DATASET EXCERPTS
--

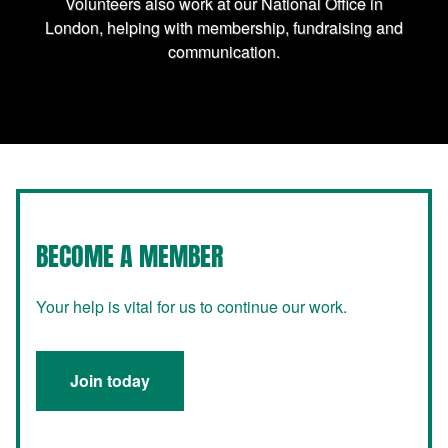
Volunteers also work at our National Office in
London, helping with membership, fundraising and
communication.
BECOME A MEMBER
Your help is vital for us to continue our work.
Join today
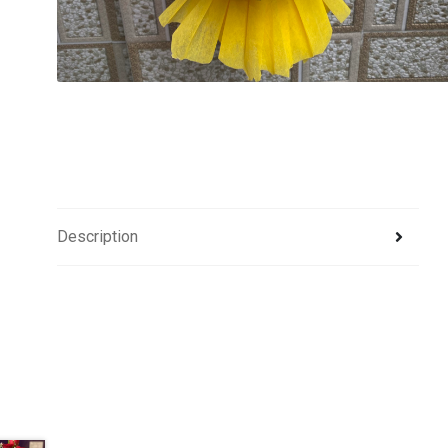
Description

--

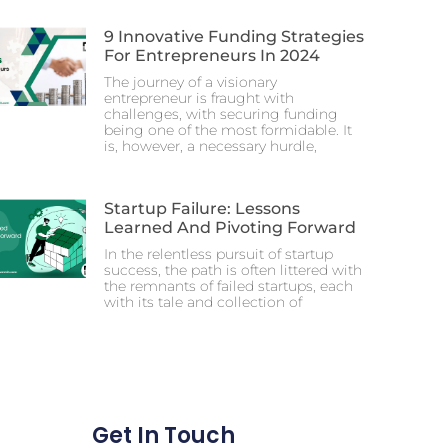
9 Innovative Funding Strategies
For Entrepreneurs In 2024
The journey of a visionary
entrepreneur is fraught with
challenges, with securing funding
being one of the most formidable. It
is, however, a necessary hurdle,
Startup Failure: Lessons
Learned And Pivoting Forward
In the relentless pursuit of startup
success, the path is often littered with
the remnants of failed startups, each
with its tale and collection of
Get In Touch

--

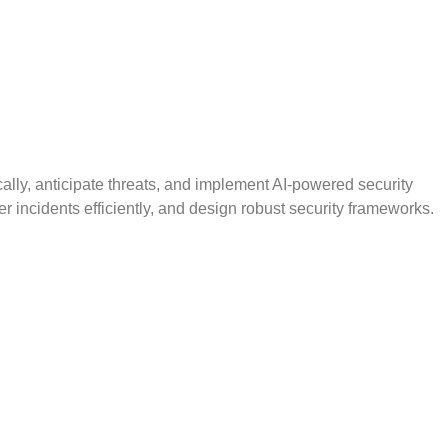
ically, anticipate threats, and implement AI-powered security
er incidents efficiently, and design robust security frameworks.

--

WHAT THE EXERCISE ASKS
Starting with the line with "Learned And Pivoting Forward" above and going on through the line with "Get In Touch", transcribe every line exactly, both ends included, and add nothing.

SOLUTION TO THIS EXERCISE
Learned And Pivoting Forward
In the relentless pursuit of startup
success, the path is often littered with
the remnants of failed startups, each
with its tale and collection of
Get In Touch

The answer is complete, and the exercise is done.